* [What the task asks] Output range, inclusive: from the line containing "gestión rigurosa de" to the line containing "documentar con precisión". Restate those lines from the data below word for word and only those.

* [Excerpted data]
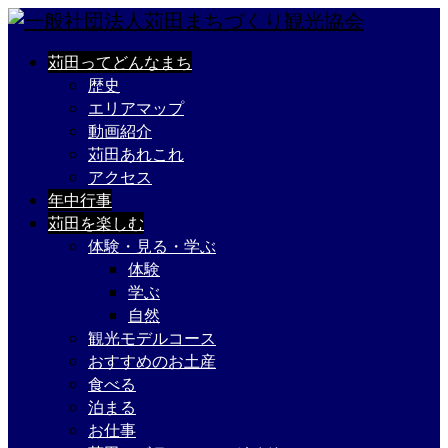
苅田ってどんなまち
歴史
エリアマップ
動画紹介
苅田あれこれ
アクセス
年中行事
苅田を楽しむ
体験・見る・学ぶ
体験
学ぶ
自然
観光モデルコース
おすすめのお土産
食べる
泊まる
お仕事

...

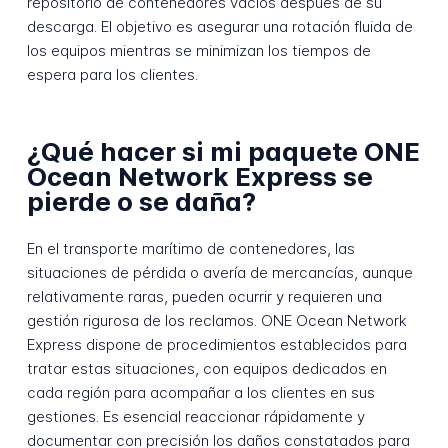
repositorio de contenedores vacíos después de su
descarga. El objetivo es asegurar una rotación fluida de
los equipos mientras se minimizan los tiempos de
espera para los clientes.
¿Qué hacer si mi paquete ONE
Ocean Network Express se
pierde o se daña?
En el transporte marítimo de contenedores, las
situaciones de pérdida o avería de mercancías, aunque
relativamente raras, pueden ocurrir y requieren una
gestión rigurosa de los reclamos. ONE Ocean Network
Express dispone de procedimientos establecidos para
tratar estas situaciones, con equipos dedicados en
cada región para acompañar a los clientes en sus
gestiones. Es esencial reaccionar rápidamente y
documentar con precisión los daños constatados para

* [Reply]
gestión rigurosa de los reclamos. ONE Ocean Network
Express dispone de procedimientos establecidos para
tratar estas situaciones, con equipos dedicados en
cada región para acompañar a los clientes en sus
gestiones. Es esencial reaccionar rápidamente y
documentar con precisión los daños constatados para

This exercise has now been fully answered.